The Garbage Collection Handbook by Jones Richard; Hosking Antony; Moss Eliot

The Garbage Collection Handbook by Jones Richard; Hosking Antony; Moss Eliot

Author:Jones, Richard; Hosking, Antony; Moss, Eliot
Language: eng
Format: epub
Publisher: CRC Press


12.3 Issues to consider

While we have termed finalisation and weak pointers ‘language-specific’ concerns, they are now largely part of the accepted landscape of automatic memory management. Automatic management is a software engineering boon, enabling easier construction of more complex systems that work correctly, but various specific problems motivate finalisation and weak pointers as extensions to language semantics — extensions that have been introduced precisely because of the assumption that memory will be managed automatically.

If the collector and run-time system implementer receive the language being implemented as a given, then many of the design considerations mentioned here have already been decided: the language is what it is. The design questions mentioned earlier, particularly with respect to choices in the design of support for finalisation, are more relevant in the context of designing a new programming language. Likewise, the varieties of weak pointer mechanisms, such as which ‘weak’ data structures to offer, how many strengths of references to support, and so on, are also more the province of language design.

Where a collector and run-time system implementer has more scope is in the choice and design of allocation and collection techniques. Here are some of the considerations of how those choices relate to the mechanisms discussed in this chapter.

• Weak pointers and finalisation tend to require additional tracing ‘passes’. These typically complete quickly — their performance is typically not of unusual concern. However, they complicate otherwise basic algorithms, and require considerable care in their design. It is best to design in the necessary support from the beginning rather than to attempt to add it on later. Needless to say, it is very important to gain a solid understanding of the semantics of the features and of how proposed implementation strategies enact those semantics.
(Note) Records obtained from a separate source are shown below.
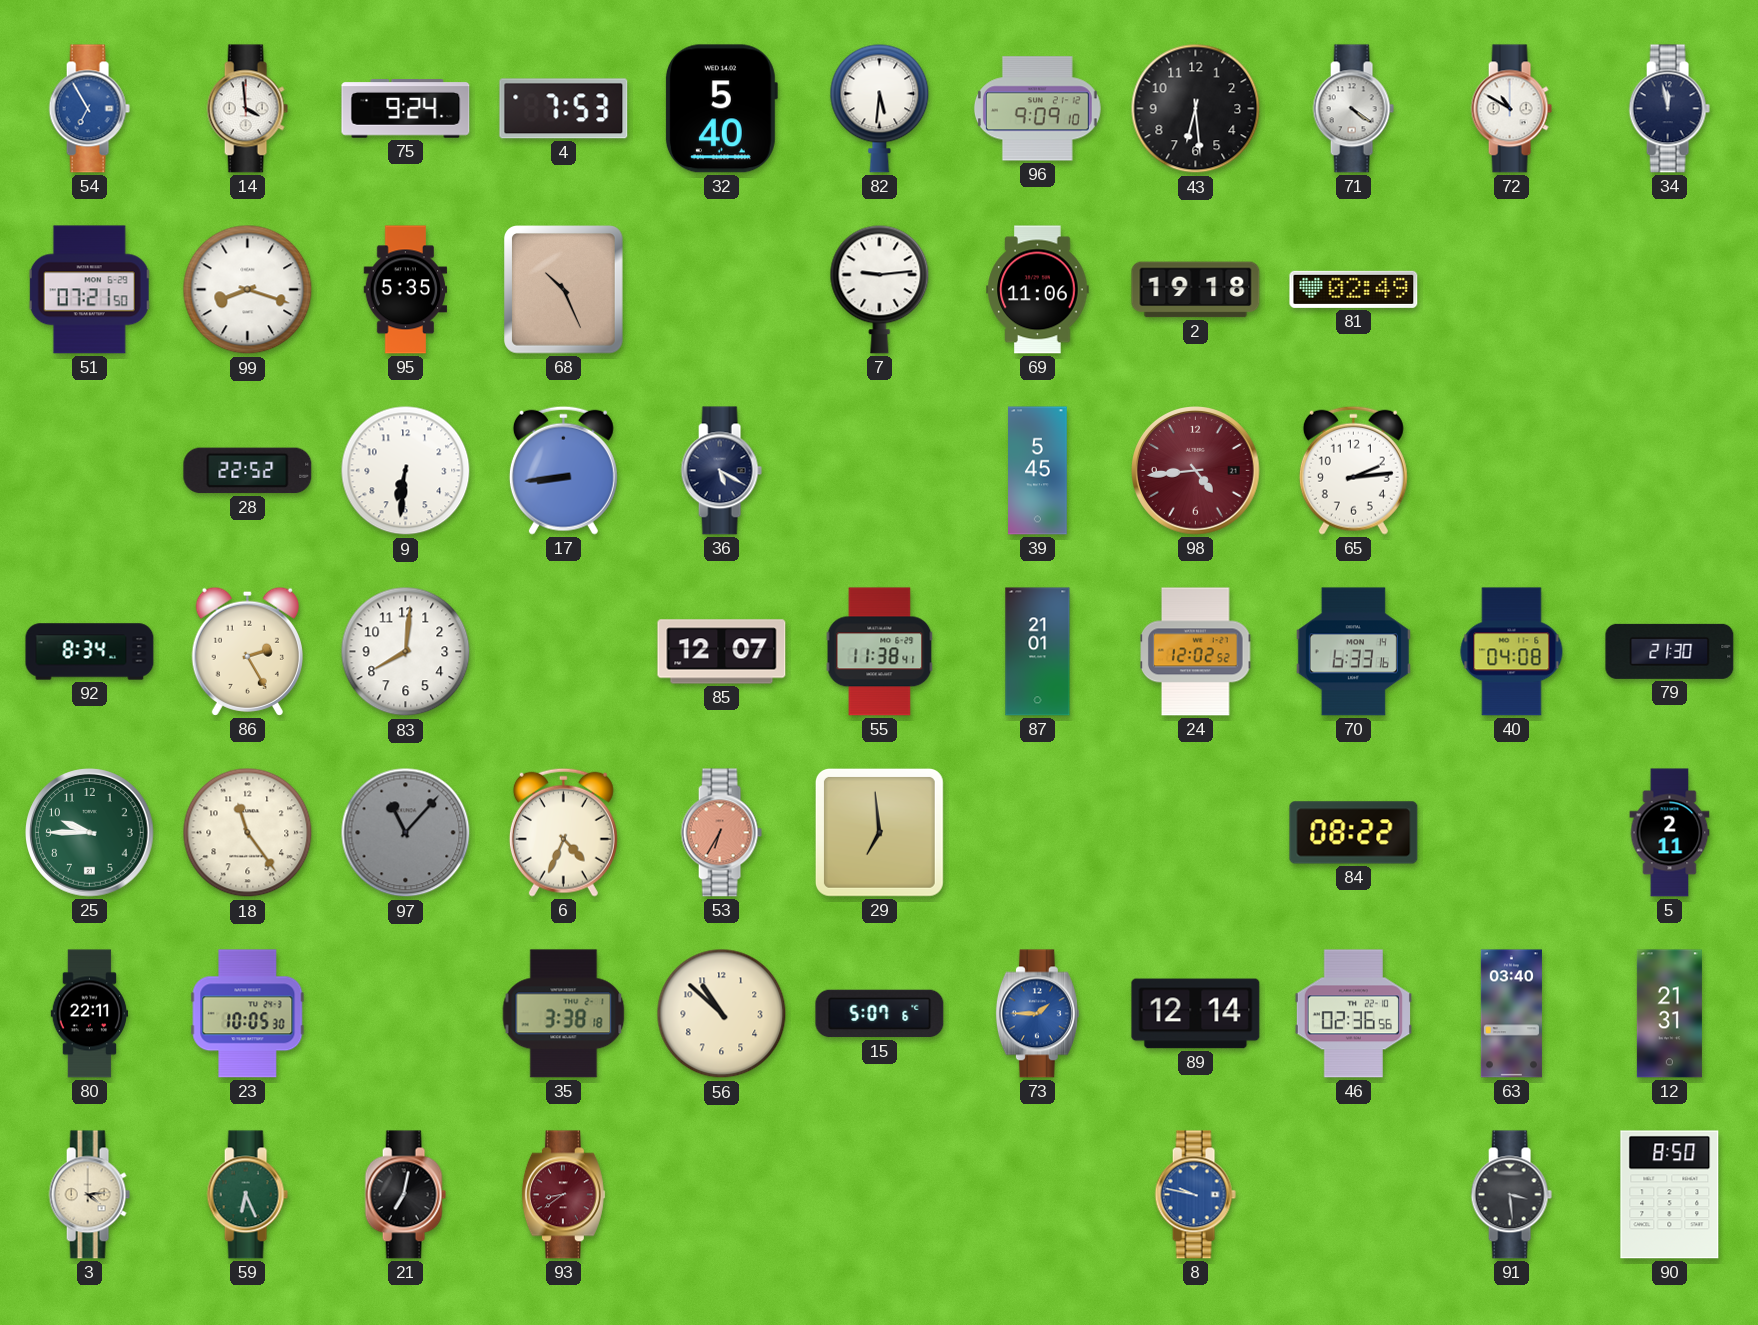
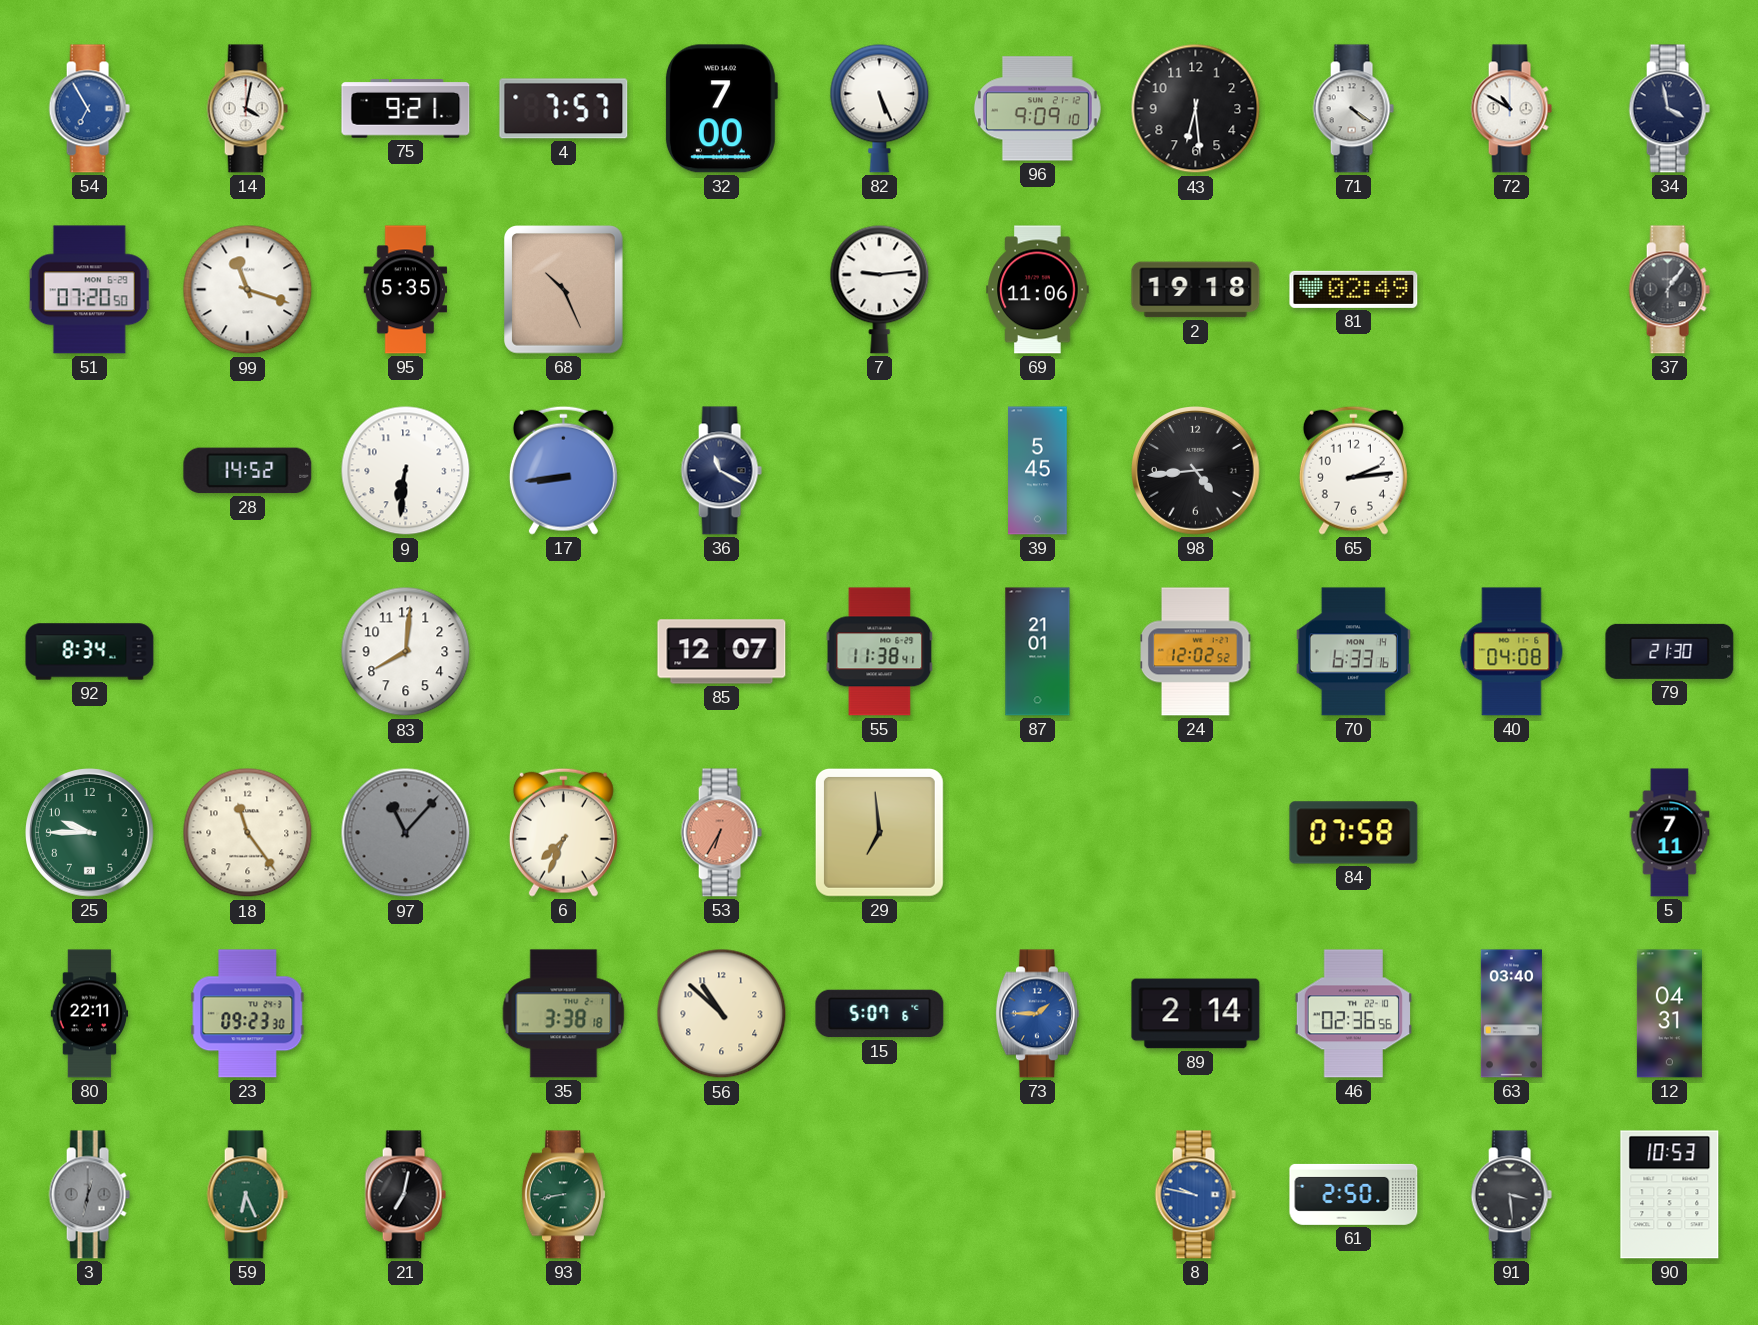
14: 3:59 -> 4:02
75: 9:24 -> 9:21
4: 7:53 -> 7:57
32: 5:40 -> 7:00
82: 5:31 -> 5:26
34: 11:58 -> 3:58
51: 07:21 -> 07:20
99: 8:18 -> 11:18
37: none -> 1:06
28: 22:52 -> 14:52
36: 5:20 -> 11:20
98 dial: burgundy -> black
86: 2:25 -> none
6: 4:34 -> 7:34
84: 08:22 -> 07:58
5: 2:11 -> 7:11
23: 10:05 -> 09:23
89: 12:14 -> 2:14
12: 21:31 -> 04:31
3: 4:14 -> 12:32
3 dial: cream -> grey
93: 8:39 -> 8:43
93 dial: burgundy -> green
61: none -> 2:50
90: 8:50 -> 10:53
• Some mechanisms, notably some of the ‘strengths’ of Java’s weak references, require that a whole group of related weak references be cleared at the same time. This is relatively easy to accomplish in a stop-the-world collector, but in a more concurrent setting it requires additional mechanism and care. As mentioned in earlier discussion, traversing the weak references needs to include a check of a shared flag and possibly some additional synchronisation, to ensure that collector and mutator threads make the same determination as to which weakly-referenced objects are live — they need to resolve the race between any mutator thread trying to obtain a strong reference and the collector trying to clear a group of weak references atomically. This race is by no means peculiar to Java’s weak reference mechanisms, and is a potentiality in supporting weak pointers in any concurrent setting.

• Given the concerns about atomic clearing of sets of weak references and the general complexity of weak pointer and finalisation support, it may be reasonable to handle those features in a stop-the-world phase of an otherwise concurrent collector, or at least to use locks rather than lock-free or wait-free techniques. Chapter 13 discusses these different approaches to controlling concurrent access to data structures.